Her latest exhibition Maya Lin: Flow opens Saturday at the Grand Rapids Art Museum. Stateside talks to the museum’s chief curator Ron Platt about Lin’s inspiration for the exhibit, and what visitors can expect to see.
Platt says the exhibit gets its name from its focus on water, and is made up of seven large scale sculptural works.
“They sort of represent her different interests in scientific mapping and technology, her real sort of savvy understanding of materials and what they can do, and then her just interest in the environment and humankind’s relationship to the natural world,” Platt explained.
Lin created two new works for this exhibit that feature Michigan bodies of water. “Pin River” is a representation of the Grand River watershed created with tens of thousands of steel pins stuck in the gallery wall. Another new sculpture titled “The Traces Left Behind” stretches 15 feet long, and shows a series of North American lakes rendered in recycled silver reliefs.
“It shows all of the lakes, starting with Great Bear lake up near the Arctic circle going down all the way through the Great Lakes, all of the lakes which were created by the melting and movement of the glaciers,” said Platt.
One of the reasons the Grand Rapids Art Museum was interested in curating this new exhibit, Platt says, was to draw attention to “Ecliptic.” That’s the landscape installation and park designed by Lin that sits directly in front of the museum. It is better known as Rosa Parks Circle. That work, which Lin designed two decades ago, also centers around water in its different forms. It features a winter ice rink, a water vapor fountain, and a flat black stone fountain.

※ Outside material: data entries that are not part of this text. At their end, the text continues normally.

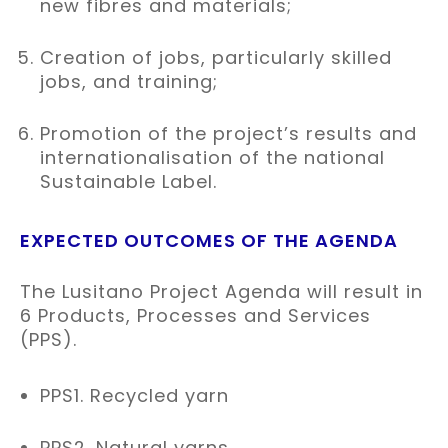
new fibres and materials;​
Creation of jobs, particularly skilled
jobs, and training;​
Promotion of the project’s results and
internationalisation of the national
Sustainable Label.​
EXPECTED OUTCOMES OF THE AGENDA
The Lusitano Project Agenda will result in
6 Products, Processes and Services
(PPS).
PPS1. Recycled yarn
PPS2. Natural yarns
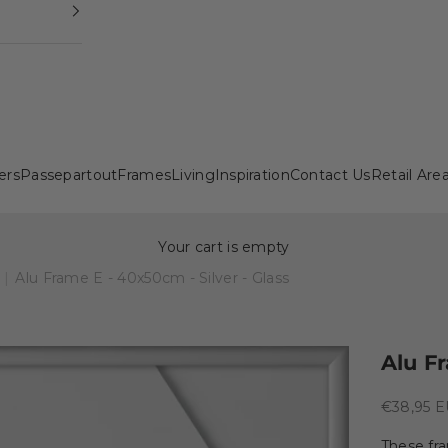
ers
Passepartout
Frames
Living
Inspiration
Contact Us
Retail Are
Your cart is empty
|
Alu Frame E - 40x50cm - Silver - Glass
Alu Fr
Sale pric
€38,95 
These fr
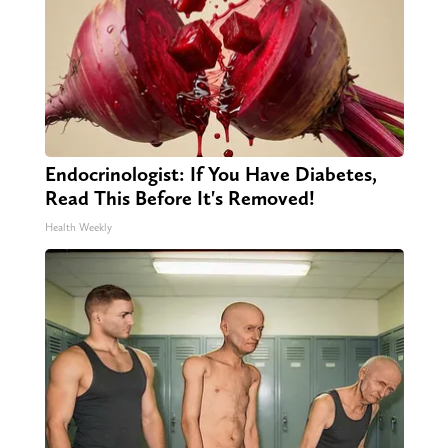
Endocrinologist: If You Have Diabetes,
Read This Before It's Removed!
Health Weekly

“Another thing about the piece that I think is so remarkable is it’s kind of date stamped. If you think about the lights that shine up through the floor of the rink, they’re based on a map of the sky above Grand Rapids at the turn of the millennium,” Platt said.
Maya Lin: Flow will also feature a smaller documentary exhibit on the creation of “Ecliptic” featuring models of the park and video footage. The exhibit will open Saturday, May 18 and run through September 8.